# VIP 211 lost most OTA channels since 4.33 software update



## bongohawk (Jan 19, 2006)

Has anyone lost any OTA channels since their VIP 211 was updated with the L4.33 software? I noticed this yesterday that all but 1 of my OTA channels don't come in. Yes, I have adjusted my Antenna and still nothing. When you go to the OTA channel you can see the receiver thinking about getting a signal reading, but it just pops up with that Yellow OTA error message.


----------



## cummingsje (Mar 23, 2007)

Couple of things I might try:

1. Try a "hard" reboot (unplug power for a minute and then plug back in)
2. Check to make sure "offair" is selected in the "hdtv setup" menu
3. After ensuring "offair" is selected, try scanning for your channels

I have read others after receiving updates on the 211 and 622 have found there hdtv setup setting was on cable instead of offair.


----------



## bongohawk (Jan 19, 2006)

cummingsje said:


> Couple of things I might try:
> 
> 1. Try a "hard" reboot (unplug power for a minute and then plug back in)
> 2. Check to make sure "offair" is selected in the "hdtv setup" menu
> ...


That fixed it!!!! Thank you thank you thank you.


----------



## khearrean (Mar 24, 2004)

Was just wondering, I don't ever see release notes on 211 software like I do on the other receivers. We're up to ver. 4.33. Does anyone know what any of the last (4) vers. were supposed to do? Right now, I'm still at 3.45, but I assume I will get at least (1) of the ones since mine.

Thanks,

Ken


----------



## bongohawk (Jan 19, 2006)

khearrean said:


> Was just wondering, I don't ever see release notes on 211 software like I do on the other receivers. We're up to ver. 4.33. Does anyone know what any of the last (4) vers. were supposed to do? Right now, I'm still at 3.45, but I assume I will get at least (1) of the ones since mine.
> 
> Thanks,
> 
> Ken


Go to the link below and click on "Receiver Information" on the right and then Select "Current Software".

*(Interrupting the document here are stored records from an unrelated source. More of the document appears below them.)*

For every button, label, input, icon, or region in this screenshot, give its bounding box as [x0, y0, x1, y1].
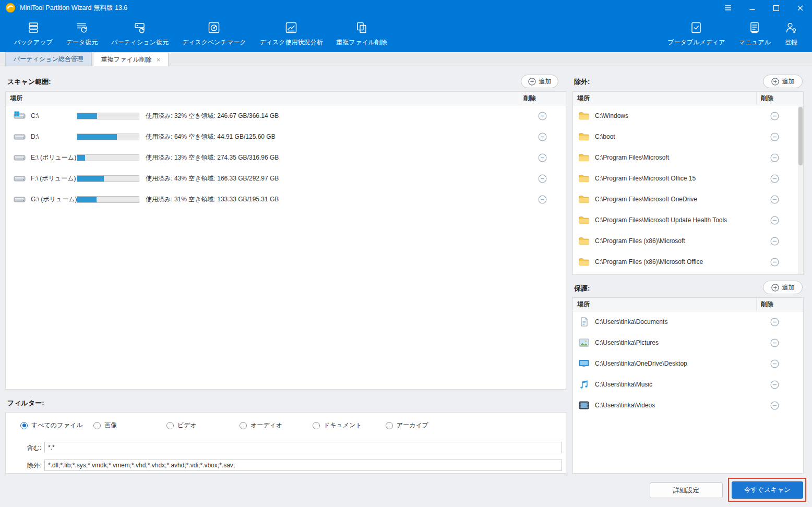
protection-add-button[interactable]: 追加 — [763, 281, 803, 294]
filter-option-2[interactable]: ビデオ — [166, 421, 240, 430]
scan-scope-table: 場所 削除 C:\使用済み: 32% 空き領域: 246.67 GB/366.1… — [5, 91, 566, 390]
list-item: C:\Users\tinka\Videos — [573, 395, 803, 416]
tab-1[interactable]: 重複ファイル削除× — [93, 53, 169, 66]
titlebar: MiniTool Partition Wizard 無料版 13.6 — [0, 0, 812, 16]
exclude-label: 除外: — [13, 461, 41, 470]
filter-option-label: 画像 — [104, 421, 117, 430]
radio-icon[interactable] — [313, 422, 320, 429]
toolbar-item-partition-recovery[interactable]: パーティション復元 — [104, 16, 175, 52]
path-label: C:\Program Files (x86)\Microsoft Office — [595, 258, 756, 265]
remove-exclusion-button[interactable] — [770, 132, 779, 141]
filter-option-3[interactable]: オーディオ — [240, 421, 313, 430]
remove-cell — [756, 132, 803, 141]
scan-scope-add-button[interactable]: 追加 — [521, 75, 558, 88]
filter-panel: すべてのファイル画像ビデオオーディオドキュメントアーカイブ 含む: 除外: — [5, 412, 566, 474]
close-icon[interactable] — [788, 0, 812, 16]
toolbar-item-label: ブータブルメディア — [667, 38, 725, 47]
filter-option-label: すべてのファイル — [31, 421, 82, 430]
remove-protection-button[interactable] — [770, 401, 779, 410]
bootable-media-icon — [689, 21, 703, 34]
remove-exclusion-button[interactable] — [770, 216, 779, 225]
list-item: C:\Program Files\Microsoft Office 15 — [573, 168, 803, 189]
exclude-input[interactable] — [44, 460, 562, 471]
tab-close-icon[interactable]: × — [157, 56, 161, 63]
menu-icon[interactable] — [716, 0, 740, 16]
remove-cell — [756, 195, 803, 204]
filter-option-5[interactable]: アーカイブ — [386, 421, 459, 430]
drive-icon — [13, 174, 27, 183]
tab-0[interactable]: パーティション総合管理 — [5, 52, 92, 66]
maximize-icon[interactable] — [764, 0, 788, 16]
filter-option-1[interactable]: 画像 — [93, 421, 166, 430]
list-item: C:\Program Files\Microsoft Update Health… — [573, 210, 803, 231]
toolbar-item-label: 登録 — [785, 38, 797, 47]
remove-protection-button[interactable] — [770, 318, 779, 327]
toolbar-item-bootable-media[interactable]: ブータブルメディア — [661, 16, 732, 52]
drive-usage-text: 使用済み: 32% 空き領域: 246.67 GB/366.14 GB — [146, 112, 519, 120]
remove-exclusion-button[interactable] — [770, 112, 779, 120]
tabbar: パーティション総合管理重複ファイル削除× — [0, 52, 812, 66]
list-item: C:\Users\tinka\OneDrive\Desktop — [573, 353, 803, 374]
scrollbar-thumb[interactable] — [798, 107, 803, 165]
path-label: C:\boot — [595, 133, 756, 140]
toolbar-item-manual[interactable]: マニュアル — [732, 16, 778, 52]
documents-icon — [578, 317, 590, 327]
toolbar-item-disk-analyzer[interactable]: ディスク使用状況分析 — [253, 16, 329, 52]
filter-option-4[interactable]: ドキュメント — [313, 421, 386, 430]
remove-exclusion-button[interactable] — [770, 237, 779, 246]
radio-icon[interactable] — [20, 422, 28, 429]
toolbar-item-duplicate-remover[interactable]: 重複ファイル削除 — [330, 16, 394, 52]
scan-now-button[interactable]: 今すぐスキャン — [732, 481, 803, 499]
remove-protection-button[interactable] — [770, 359, 779, 368]
remove-protection-button[interactable] — [770, 339, 779, 347]
scan-scope-rows: C:\使用済み: 32% 空き領域: 246.67 GB/366.14 GBD:… — [6, 105, 566, 210]
filter-option-0[interactable]: すべてのファイル — [20, 421, 93, 430]
path-label: C:\Users\tinka\Pictures — [595, 339, 756, 346]
remove-drive-button[interactable] — [538, 132, 547, 141]
toolbar-item-register[interactable]: 登録 — [778, 16, 805, 52]
toolbar-item-disk-benchmark[interactable]: ディスクベンチマーク — [175, 16, 253, 52]
path-label: C:\Program Files\Microsoft OneDrive — [595, 196, 756, 203]
list-item: C:\Windows — [573, 105, 803, 126]
remove-exclusion-button[interactable] — [770, 174, 779, 183]
protection-table-header: 場所 削除 — [573, 298, 803, 311]
remove-cell — [519, 112, 566, 120]
music-icon — [578, 380, 590, 389]
column-remove: 削除 — [756, 92, 803, 105]
remove-exclusion-button[interactable] — [770, 258, 779, 267]
toolbar-item-backup[interactable]: バックアップ — [7, 16, 59, 52]
tab-label: パーティション総合管理 — [14, 55, 83, 64]
advanced-settings-button[interactable]: 詳細設定 — [650, 482, 723, 498]
toolbar-item-label: マニュアル — [739, 38, 771, 47]
window-controls — [716, 0, 812, 16]
remove-drive-button[interactable] — [538, 174, 547, 183]
duplicate-remover-icon — [355, 21, 368, 34]
remove-exclusion-button[interactable] — [770, 153, 779, 162]
remove-protection-button[interactable] — [770, 380, 779, 389]
include-input[interactable] — [44, 442, 562, 453]
column-remove: 削除 — [519, 92, 566, 105]
list-item: C:\Program Files (x86)\Microsoft — [573, 231, 803, 251]
radio-icon[interactable] — [166, 422, 174, 429]
remove-cell — [756, 380, 803, 389]
exclusions-add-button[interactable]: 追加 — [763, 75, 803, 88]
scan-drive-row: E:\ (ボリューム)使用済み: 13% 空き領域: 274.35 GB/316… — [6, 147, 566, 168]
path-label: C:\Program Files\Microsoft Office 15 — [595, 175, 756, 182]
remove-drive-button[interactable] — [538, 112, 547, 120]
toolbar-item-data-recovery[interactable]: データ復元 — [59, 16, 105, 52]
path-label: C:\Windows — [595, 112, 756, 119]
radio-icon[interactable] — [240, 422, 247, 429]
radio-icon[interactable] — [93, 422, 101, 429]
path-label: C:\Users\tinka\Videos — [595, 402, 756, 409]
app-logo-icon — [5, 3, 16, 13]
exclusions-scrollbar[interactable] — [798, 106, 803, 274]
add-button-label: 追加 — [782, 77, 795, 86]
remove-drive-button[interactable] — [538, 153, 547, 162]
drive-name: G:\ (ボリューム) — [31, 195, 77, 204]
remove-cell — [519, 132, 566, 141]
protection-rows: C:\Users\tinka\DocumentsC:\Users\tinka\P… — [573, 311, 803, 416]
remove-exclusion-button[interactable] — [770, 195, 779, 204]
minimize-icon[interactable] — [740, 0, 764, 16]
remove-drive-button[interactable] — [538, 195, 547, 204]
radio-icon[interactable] — [386, 422, 393, 429]
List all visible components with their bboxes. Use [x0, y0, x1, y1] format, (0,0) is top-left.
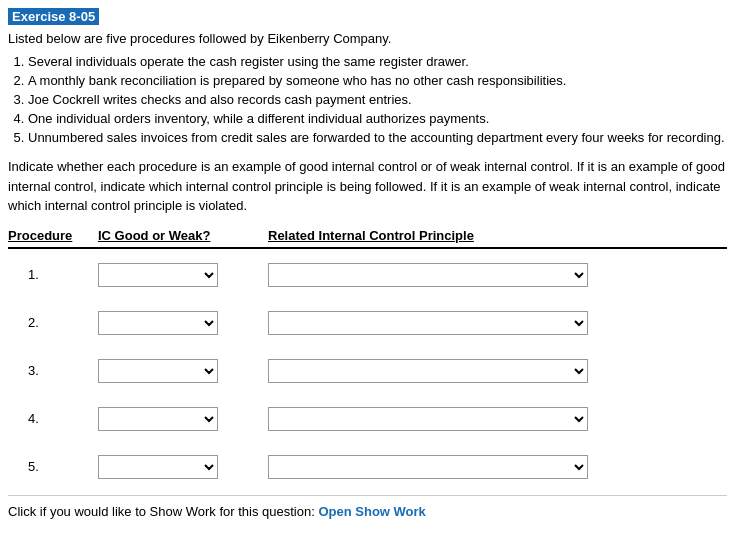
row-ic-4: Good Weak	[98, 407, 268, 431]
table-row: 1. Good Weak Establishment of responsibi…	[8, 255, 727, 287]
col-header-ic: IC Good or Weak?	[98, 228, 268, 243]
list-item: Joe Cockrell writes checks and also reco…	[28, 92, 727, 107]
list-item: A monthly bank reconciliation is prepare…	[28, 73, 727, 88]
ic-select-3[interactable]: Good Weak	[98, 359, 218, 383]
procedure-list: Several individuals operate the cash reg…	[28, 54, 727, 145]
intro-text: Listed below are five procedures followe…	[8, 31, 727, 46]
related-select-2[interactable]: Establishment of responsibility Segregat…	[268, 311, 588, 335]
row-ic-2: Good Weak	[98, 311, 268, 335]
ic-select-5[interactable]: Good Weak	[98, 455, 218, 479]
row-number-5: 5.	[8, 459, 98, 474]
table-row: 3. Good Weak Establishment of responsibi…	[8, 351, 727, 383]
table-header: Procedure IC Good or Weak? Related Inter…	[8, 228, 727, 249]
row-ic-3: Good Weak	[98, 359, 268, 383]
row-number-1: 1.	[8, 267, 98, 282]
row-number-4: 4.	[8, 411, 98, 426]
row-related-4: Establishment of responsibility Segregat…	[268, 407, 727, 431]
exercise-title: Exercise 8-05	[8, 8, 99, 25]
col-header-related: Related Internal Control Principle	[268, 228, 727, 243]
row-number-2: 2.	[8, 315, 98, 330]
table-row: 2. Good Weak Establishment of responsibi…	[8, 303, 727, 335]
show-work-link[interactable]: Open Show Work	[318, 504, 425, 519]
row-ic-1: Good Weak	[98, 263, 268, 287]
related-select-3[interactable]: Establishment of responsibility Segregat…	[268, 359, 588, 383]
footer: Click if you would like to Show Work for…	[8, 495, 727, 519]
row-related-2: Establishment of responsibility Segregat…	[268, 311, 727, 335]
ic-select-1[interactable]: Good Weak	[98, 263, 218, 287]
ic-select-2[interactable]: Good Weak	[98, 311, 218, 335]
row-number-3: 3.	[8, 363, 98, 378]
list-item: Unnumbered sales invoices from credit sa…	[28, 130, 727, 145]
related-select-1[interactable]: Establishment of responsibility Segregat…	[268, 263, 588, 287]
instruction-text: Indicate whether each procedure is an ex…	[8, 157, 727, 216]
row-related-3: Establishment of responsibility Segregat…	[268, 359, 727, 383]
list-item: Several individuals operate the cash reg…	[28, 54, 727, 69]
ic-select-4[interactable]: Good Weak	[98, 407, 218, 431]
related-select-5[interactable]: Establishment of responsibility Segregat…	[268, 455, 588, 479]
footer-label: Click if you would like to Show Work for…	[8, 504, 315, 519]
col-header-procedure: Procedure	[8, 228, 98, 243]
table-row: 5. Good Weak Establishment of responsibi…	[8, 447, 727, 479]
list-item: One individual orders inventory, while a…	[28, 111, 727, 126]
table-row: 4. Good Weak Establishment of responsibi…	[8, 399, 727, 431]
row-related-5: Establishment of responsibility Segregat…	[268, 455, 727, 479]
row-ic-5: Good Weak	[98, 455, 268, 479]
row-related-1: Establishment of responsibility Segregat…	[268, 263, 727, 287]
related-select-4[interactable]: Establishment of responsibility Segregat…	[268, 407, 588, 431]
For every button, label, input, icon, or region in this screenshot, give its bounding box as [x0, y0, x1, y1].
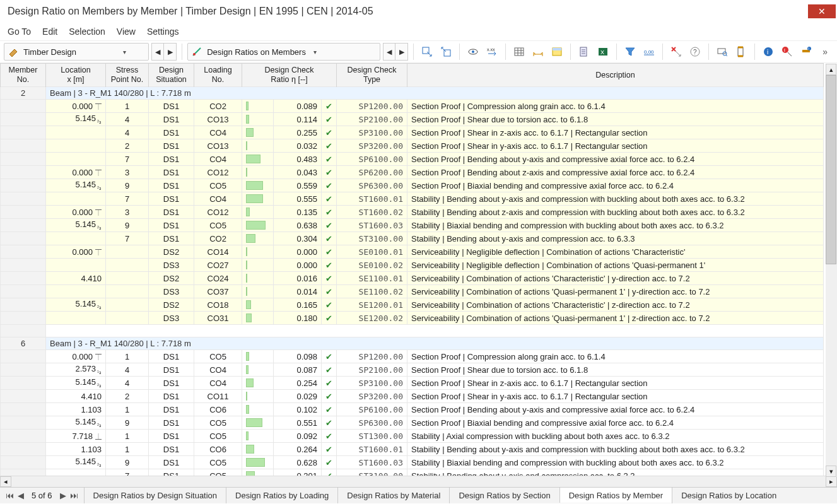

http://tech.dishnetwork.com/departmental_content/TechPortal/content/tech/receiver/411.shtml


----------



## khearrean (Mar 24, 2004)

bongohawk said:


> Go to the link below and click on "Receiver Information" on the right and then Select "Current Software".
> 
> http://tech.dishnetwork.com/departmental_content/TechPortal/content/tech/receiver/411.shtml


That matrix only shows what software is current for each receiver. It doesn't show the release notes (what each release is supposed to do/fix). Dish doesn't publish that info & I know this is voluntary on the part of the ones here who gather & post it, but we used to get these all the time. And again, they seem to put them out for most all the other receivers...I just haven't seen any in a long time for the ViP211.

Ken


----------



## tutv (Nov 1, 2007)

> Originally Posted by cummingsje
> Couple of things I might try:
> 
> 1. Try a "hard" reboot (unplug power for a minute and then plug back in)
> ...


Thank you, so much!!!!!!:joy:


----------